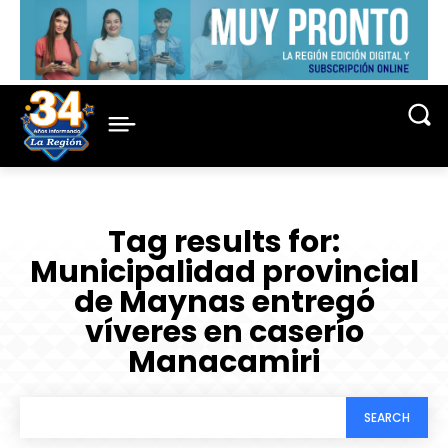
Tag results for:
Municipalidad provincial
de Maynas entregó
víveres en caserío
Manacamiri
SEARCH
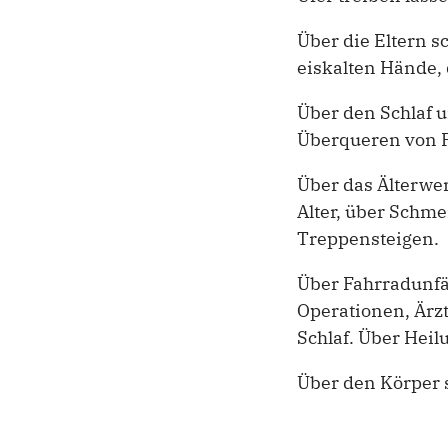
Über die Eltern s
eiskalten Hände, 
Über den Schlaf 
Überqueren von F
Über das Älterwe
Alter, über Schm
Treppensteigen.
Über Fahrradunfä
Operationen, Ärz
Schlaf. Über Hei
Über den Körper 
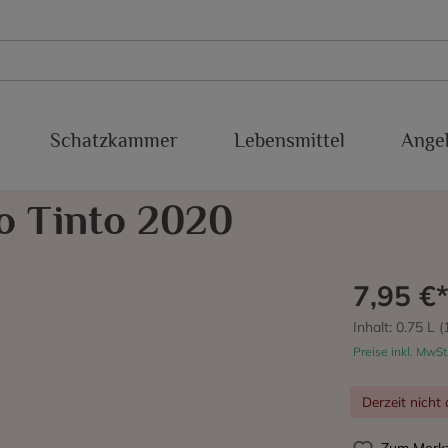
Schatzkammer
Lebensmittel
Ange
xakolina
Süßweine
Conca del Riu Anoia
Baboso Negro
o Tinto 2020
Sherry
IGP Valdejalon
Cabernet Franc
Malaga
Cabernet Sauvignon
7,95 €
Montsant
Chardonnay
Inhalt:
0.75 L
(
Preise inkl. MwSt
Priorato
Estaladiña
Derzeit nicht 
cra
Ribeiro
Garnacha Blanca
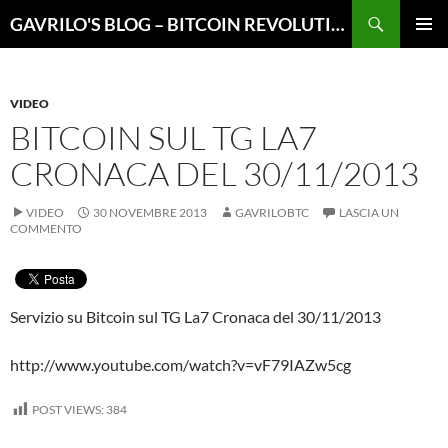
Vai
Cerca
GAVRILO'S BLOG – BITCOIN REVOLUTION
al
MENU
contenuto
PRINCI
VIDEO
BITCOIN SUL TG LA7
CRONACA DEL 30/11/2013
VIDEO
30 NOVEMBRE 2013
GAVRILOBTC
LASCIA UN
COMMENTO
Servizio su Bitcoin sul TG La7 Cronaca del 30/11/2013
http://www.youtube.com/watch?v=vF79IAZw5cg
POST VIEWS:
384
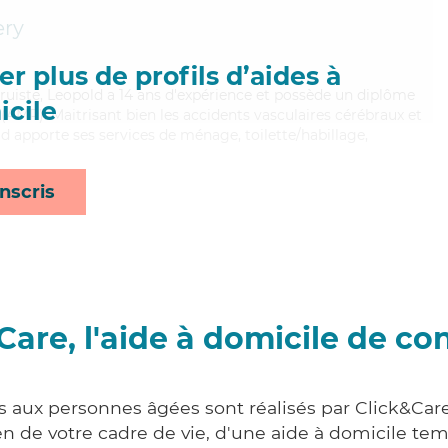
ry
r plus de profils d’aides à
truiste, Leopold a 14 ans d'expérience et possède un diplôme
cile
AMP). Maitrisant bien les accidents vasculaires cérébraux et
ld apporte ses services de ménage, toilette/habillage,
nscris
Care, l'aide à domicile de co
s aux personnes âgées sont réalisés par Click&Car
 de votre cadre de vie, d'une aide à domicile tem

(Assignment)
Copy out all the data without changing anything, and drop the pictures.

(Finished exercise)
Tag results for:
Municipalidad provincial
de Maynas entregó
víveres en caserío
Manacamiri
SEARCH
Über die Eltern s
eiskalten Hände, 
Über den Schlaf 
Überqueren von F
Über das Älterwe
Alter, über Schm
Treppensteigen.
Über Fahrradunfä
Operationen, Ärz
Schlaf. Über Hei
Über den Körper 
Schatzkammer
Lebensmittel
Ange
xakolina
Süßweine
Conca del Riu Anoia
Baboso Negro
o Tinto 2020
Sherry
IGP Valdejalon
Cabernet Franc
Malaga
Cabernet Sauvignon
7,95 €
Montsant
Chardonnay
Inhalt:
0.75 L
(
Preise inkl. MwSt
Priorato
Estaladiña
Derzeit nicht 
cra
Ribeiro
Garnacha Blanca
Vai
Cerca
GAVRILO'S BLOG – BITCOIN REVOLUTION
al
MENU
contenuto
PRINCI
VIDEO
BITCOIN SUL TG LA7
CRONACA DEL 30/11/2013
VIDEO
30 NOVEMBRE 2013
GAVRILOBTC
LASCIA UN
COMMENTO
Servizio su Bitcoin sul TG La7 Cronaca del 30/11/2013
http://www.youtube.com/watch?v=vF79IAZw5cg
POST VIEWS:
384
ry
r plus de profils d’aides à
truiste, Leopold a 14 ans d'expérience et possède un diplôme
cile
AMP). Maitrisant bien les accidents vasculaires cérébraux et
ld apporte ses services de ménage, toilette/habillage,
nscris
Care, l'aide à domicile de co
s aux personnes âgées sont réalisés par Click&Car
 de votre cadre de vie, d'une aide à domicile tem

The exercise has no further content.